__Items from a dataset__:
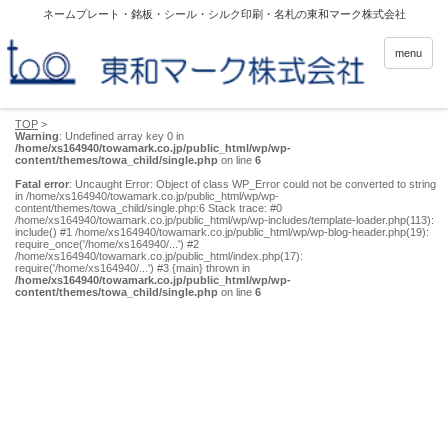
ネームプレート・銘板・シール・シルク印刷・名札の東和マーク株式会社
menu
TOP
>
Warning
: Undefined array key 0 in
/home/xs164940/towamark.co.jp/public_html/wp/wp-
content/themes/towa_child/single.php
on line
6
Fatal error
: Uncaught Error: Object of class WP_Error could not be converted to string
in /home/xs164940/towamark.co.jp/public_html/wp/wp-
content/themes/towa_child/single.php:6 Stack trace: #0
/home/xs164940/towamark.co.jp/public_html/wp/wp-includes/template-loader.php(113):
include() #1 /home/xs164940/towamark.co.jp/public_html/wp/wp-blog-header.php(19):
require_once('/home/xs164940/...') #2
/home/xs164940/towamark.co.jp/public_html/index.php(17):
require('/home/xs164940/...') #3 {main} thrown in
/home/xs164940/towamark.co.jp/public_html/wp/wp-
content/themes/towa_child/single.php
on line
6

__Problem details__: Each record above must be retyped exactly, minus its pictures.

__Output for this task__:
ネームプレート・銘板・シール・シルク印刷・名札の東和マーク株式会社
menu
TOP
>
Warning
: Undefined array key 0 in
/home/xs164940/towamark.co.jp/public_html/wp/wp-
content/themes/towa_child/single.php
on line
6
Fatal error
: Uncaught Error: Object of class WP_Error could not be converted to string
in /home/xs164940/towamark.co.jp/public_html/wp/wp-
content/themes/towa_child/single.php:6 Stack trace: #0
/home/xs164940/towamark.co.jp/public_html/wp/wp-includes/template-loader.php(113):
include() #1 /home/xs164940/towamark.co.jp/public_html/wp/wp-blog-header.php(19):
require_once('/home/xs164940/...') #2
/home/xs164940/towamark.co.jp/public_html/index.php(17):
require('/home/xs164940/...') #3 {main} thrown in
/home/xs164940/towamark.co.jp/public_html/wp/wp-
content/themes/towa_child/single.php
on line
6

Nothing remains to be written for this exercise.